_Brief_
The records follow. Filter them to the lines that hold "drive".

(Document structure recognition data)
□ □ □ □ □ □ □

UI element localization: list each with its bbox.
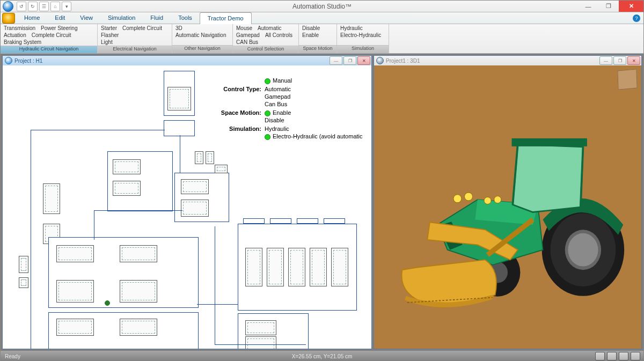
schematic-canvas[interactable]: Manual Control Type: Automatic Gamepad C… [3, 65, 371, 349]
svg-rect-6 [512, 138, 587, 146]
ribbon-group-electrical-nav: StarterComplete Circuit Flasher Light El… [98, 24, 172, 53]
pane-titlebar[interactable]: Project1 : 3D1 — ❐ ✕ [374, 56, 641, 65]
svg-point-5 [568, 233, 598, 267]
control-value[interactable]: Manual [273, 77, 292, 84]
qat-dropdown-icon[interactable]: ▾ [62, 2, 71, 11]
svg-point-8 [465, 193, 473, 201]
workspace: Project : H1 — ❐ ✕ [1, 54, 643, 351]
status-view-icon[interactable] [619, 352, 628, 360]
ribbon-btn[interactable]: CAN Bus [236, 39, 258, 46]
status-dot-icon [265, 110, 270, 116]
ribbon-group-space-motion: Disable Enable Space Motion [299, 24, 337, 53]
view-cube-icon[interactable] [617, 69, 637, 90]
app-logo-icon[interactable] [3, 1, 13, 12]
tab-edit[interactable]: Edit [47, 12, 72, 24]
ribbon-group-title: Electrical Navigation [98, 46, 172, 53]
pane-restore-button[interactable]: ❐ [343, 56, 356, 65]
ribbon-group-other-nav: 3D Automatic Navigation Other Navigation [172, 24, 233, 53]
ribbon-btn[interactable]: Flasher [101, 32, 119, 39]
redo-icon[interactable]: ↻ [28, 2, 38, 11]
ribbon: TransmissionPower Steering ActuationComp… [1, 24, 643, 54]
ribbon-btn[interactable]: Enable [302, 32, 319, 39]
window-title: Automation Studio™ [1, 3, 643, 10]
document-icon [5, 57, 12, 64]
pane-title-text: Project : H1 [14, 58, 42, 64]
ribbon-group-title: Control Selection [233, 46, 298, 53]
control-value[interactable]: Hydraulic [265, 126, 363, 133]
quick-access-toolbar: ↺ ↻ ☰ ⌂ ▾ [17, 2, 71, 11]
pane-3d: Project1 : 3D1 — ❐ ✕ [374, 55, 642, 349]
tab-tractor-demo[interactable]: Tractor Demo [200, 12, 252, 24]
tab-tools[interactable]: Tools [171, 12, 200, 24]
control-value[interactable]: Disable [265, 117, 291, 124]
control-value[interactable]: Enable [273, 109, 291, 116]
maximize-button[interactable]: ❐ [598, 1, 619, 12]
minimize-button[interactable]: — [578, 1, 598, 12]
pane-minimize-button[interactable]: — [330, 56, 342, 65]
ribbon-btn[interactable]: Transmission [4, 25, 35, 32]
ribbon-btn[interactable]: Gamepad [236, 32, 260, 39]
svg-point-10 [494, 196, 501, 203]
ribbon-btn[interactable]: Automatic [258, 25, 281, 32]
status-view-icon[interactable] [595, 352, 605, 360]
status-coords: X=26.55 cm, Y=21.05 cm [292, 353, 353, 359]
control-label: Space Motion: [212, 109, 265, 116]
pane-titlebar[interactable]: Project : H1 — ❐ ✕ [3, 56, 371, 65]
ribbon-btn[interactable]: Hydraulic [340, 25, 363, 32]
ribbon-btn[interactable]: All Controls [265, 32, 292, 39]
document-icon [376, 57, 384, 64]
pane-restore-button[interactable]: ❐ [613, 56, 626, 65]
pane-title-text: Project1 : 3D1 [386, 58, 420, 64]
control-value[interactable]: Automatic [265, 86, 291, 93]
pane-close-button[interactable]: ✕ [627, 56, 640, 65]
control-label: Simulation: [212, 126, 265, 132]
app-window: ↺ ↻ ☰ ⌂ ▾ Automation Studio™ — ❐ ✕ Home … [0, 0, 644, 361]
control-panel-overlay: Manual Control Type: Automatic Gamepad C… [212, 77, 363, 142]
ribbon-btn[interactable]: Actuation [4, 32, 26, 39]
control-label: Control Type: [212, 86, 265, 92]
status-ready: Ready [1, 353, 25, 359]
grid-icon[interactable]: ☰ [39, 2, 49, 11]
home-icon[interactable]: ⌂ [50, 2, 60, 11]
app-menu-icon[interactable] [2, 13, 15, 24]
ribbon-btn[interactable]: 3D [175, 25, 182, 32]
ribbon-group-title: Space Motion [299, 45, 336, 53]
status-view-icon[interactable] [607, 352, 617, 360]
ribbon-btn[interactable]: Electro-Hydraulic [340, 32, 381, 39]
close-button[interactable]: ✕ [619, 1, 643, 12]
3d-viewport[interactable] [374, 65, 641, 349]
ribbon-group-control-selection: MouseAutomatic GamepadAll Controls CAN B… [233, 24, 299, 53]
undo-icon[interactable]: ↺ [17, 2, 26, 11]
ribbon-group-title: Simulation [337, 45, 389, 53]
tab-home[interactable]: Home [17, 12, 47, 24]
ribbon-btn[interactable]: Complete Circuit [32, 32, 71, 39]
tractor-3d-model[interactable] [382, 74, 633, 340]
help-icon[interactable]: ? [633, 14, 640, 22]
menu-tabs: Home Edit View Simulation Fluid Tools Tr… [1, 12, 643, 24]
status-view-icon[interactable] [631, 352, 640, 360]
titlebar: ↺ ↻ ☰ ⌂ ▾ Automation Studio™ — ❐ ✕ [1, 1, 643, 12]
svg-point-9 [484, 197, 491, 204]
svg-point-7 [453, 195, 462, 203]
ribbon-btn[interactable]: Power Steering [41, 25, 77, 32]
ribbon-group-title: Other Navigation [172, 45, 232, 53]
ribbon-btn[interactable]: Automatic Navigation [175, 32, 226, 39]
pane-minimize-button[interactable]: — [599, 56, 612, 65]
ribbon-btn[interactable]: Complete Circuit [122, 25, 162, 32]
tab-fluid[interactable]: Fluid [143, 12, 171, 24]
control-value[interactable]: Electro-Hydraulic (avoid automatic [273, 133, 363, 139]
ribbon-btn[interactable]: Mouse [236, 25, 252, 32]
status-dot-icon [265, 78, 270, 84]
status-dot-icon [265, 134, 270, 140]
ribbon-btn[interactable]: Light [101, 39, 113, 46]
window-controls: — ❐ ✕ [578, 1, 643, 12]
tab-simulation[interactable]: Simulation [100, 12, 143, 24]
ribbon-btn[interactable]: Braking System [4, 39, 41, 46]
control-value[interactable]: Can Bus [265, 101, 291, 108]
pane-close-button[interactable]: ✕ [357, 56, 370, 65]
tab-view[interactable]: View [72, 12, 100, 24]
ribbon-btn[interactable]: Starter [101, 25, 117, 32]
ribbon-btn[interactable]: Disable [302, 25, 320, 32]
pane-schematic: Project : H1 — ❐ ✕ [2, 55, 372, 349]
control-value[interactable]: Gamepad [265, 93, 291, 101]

□ □ □ □ □ □ □

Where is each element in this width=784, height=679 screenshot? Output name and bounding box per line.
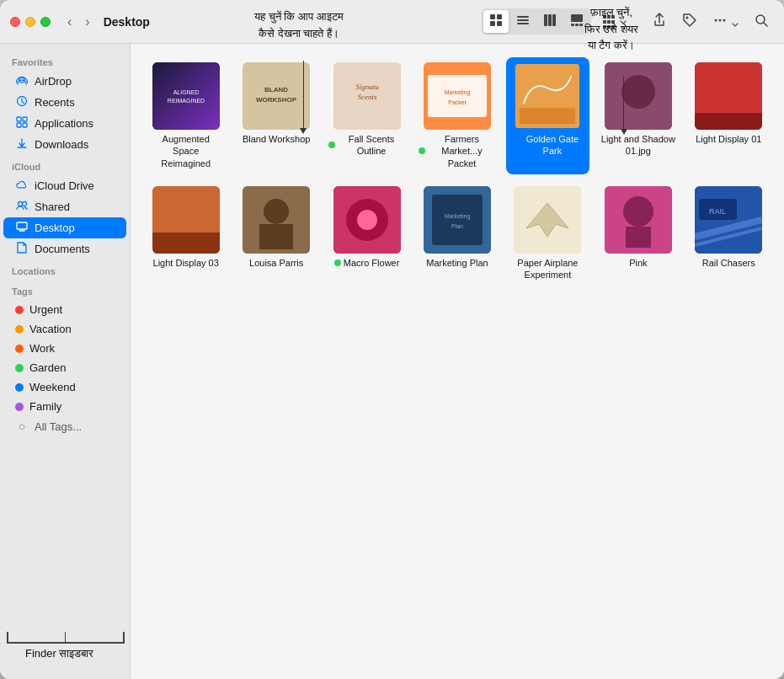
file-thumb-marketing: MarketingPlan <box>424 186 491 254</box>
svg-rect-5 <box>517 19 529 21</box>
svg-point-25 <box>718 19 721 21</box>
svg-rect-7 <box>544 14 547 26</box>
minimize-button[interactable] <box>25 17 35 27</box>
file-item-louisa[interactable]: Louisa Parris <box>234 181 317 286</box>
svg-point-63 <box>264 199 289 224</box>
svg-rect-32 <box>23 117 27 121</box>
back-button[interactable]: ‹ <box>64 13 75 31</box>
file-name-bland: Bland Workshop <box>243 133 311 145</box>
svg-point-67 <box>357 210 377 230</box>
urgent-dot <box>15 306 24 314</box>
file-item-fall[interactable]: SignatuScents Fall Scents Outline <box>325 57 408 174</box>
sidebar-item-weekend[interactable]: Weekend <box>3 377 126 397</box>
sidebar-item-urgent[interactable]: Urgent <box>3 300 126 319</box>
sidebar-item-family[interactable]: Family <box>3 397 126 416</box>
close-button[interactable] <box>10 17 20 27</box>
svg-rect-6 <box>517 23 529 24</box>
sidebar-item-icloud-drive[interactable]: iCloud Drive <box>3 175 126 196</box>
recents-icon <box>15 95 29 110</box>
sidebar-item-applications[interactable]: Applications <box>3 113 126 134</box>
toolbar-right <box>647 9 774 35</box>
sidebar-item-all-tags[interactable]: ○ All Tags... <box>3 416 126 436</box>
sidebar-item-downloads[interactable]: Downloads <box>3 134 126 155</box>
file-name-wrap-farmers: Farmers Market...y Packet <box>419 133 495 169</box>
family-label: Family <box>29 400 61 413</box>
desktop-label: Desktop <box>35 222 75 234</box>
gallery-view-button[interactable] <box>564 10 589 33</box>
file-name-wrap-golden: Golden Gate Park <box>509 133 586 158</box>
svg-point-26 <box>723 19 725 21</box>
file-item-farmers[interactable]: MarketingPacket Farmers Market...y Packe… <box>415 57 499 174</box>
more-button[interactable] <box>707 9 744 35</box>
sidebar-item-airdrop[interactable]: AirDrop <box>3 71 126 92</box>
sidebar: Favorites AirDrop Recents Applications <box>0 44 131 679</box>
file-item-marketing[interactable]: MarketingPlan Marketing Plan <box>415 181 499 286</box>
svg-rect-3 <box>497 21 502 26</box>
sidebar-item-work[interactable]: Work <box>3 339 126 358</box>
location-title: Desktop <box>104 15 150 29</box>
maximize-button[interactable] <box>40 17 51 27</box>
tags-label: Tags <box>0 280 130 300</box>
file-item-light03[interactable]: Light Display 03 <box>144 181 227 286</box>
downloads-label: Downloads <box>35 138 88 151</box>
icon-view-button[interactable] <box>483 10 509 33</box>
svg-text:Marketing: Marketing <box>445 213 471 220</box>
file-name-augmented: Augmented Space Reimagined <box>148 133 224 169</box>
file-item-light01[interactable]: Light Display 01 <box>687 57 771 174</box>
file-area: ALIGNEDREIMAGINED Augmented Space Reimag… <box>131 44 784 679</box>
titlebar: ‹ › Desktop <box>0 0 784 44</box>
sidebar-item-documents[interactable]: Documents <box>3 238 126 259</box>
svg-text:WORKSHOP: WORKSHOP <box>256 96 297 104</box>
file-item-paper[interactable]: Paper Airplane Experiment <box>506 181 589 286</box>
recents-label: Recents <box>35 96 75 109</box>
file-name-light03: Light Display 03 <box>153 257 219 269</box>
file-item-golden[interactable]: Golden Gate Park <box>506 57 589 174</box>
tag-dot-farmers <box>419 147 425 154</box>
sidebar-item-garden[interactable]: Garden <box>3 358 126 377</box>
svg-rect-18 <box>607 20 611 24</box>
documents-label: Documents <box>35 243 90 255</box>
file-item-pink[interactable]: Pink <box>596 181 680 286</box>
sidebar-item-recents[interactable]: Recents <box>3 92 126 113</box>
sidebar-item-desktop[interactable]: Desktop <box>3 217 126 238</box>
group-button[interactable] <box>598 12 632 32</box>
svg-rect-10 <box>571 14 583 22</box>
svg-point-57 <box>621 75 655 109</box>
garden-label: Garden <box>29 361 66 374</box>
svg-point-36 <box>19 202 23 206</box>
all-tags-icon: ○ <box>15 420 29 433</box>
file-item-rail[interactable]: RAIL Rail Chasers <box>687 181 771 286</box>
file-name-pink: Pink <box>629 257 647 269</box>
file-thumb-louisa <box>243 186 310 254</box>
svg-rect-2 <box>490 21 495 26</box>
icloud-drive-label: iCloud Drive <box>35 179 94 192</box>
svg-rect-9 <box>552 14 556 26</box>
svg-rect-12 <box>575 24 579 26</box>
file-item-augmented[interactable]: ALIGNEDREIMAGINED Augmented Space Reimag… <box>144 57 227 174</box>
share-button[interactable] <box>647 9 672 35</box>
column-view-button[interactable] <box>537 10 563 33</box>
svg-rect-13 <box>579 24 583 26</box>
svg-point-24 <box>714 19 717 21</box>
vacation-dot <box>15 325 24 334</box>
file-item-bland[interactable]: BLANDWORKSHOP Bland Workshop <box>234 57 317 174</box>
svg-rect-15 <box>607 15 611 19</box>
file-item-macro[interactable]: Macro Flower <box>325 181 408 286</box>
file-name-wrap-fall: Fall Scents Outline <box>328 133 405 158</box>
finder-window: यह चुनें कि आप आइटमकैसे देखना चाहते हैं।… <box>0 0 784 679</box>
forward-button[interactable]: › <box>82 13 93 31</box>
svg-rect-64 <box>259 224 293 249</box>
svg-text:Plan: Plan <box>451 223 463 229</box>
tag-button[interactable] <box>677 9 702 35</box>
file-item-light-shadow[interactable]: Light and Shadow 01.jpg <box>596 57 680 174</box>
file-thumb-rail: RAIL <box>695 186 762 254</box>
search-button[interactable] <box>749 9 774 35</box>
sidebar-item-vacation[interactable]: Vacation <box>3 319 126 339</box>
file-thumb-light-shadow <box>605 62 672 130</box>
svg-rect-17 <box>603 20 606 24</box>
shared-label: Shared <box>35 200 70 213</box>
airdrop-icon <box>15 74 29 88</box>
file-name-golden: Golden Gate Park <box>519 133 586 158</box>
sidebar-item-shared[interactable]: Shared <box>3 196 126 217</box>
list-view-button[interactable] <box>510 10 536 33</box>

□ □ □ □ □ □ □

_Output for this exercise_
sidebar-item-icloud-drive[interactable]: iCloud Drive <box>3 175 126 196</box>
icloud-drive-label: iCloud Drive <box>35 179 94 192</box>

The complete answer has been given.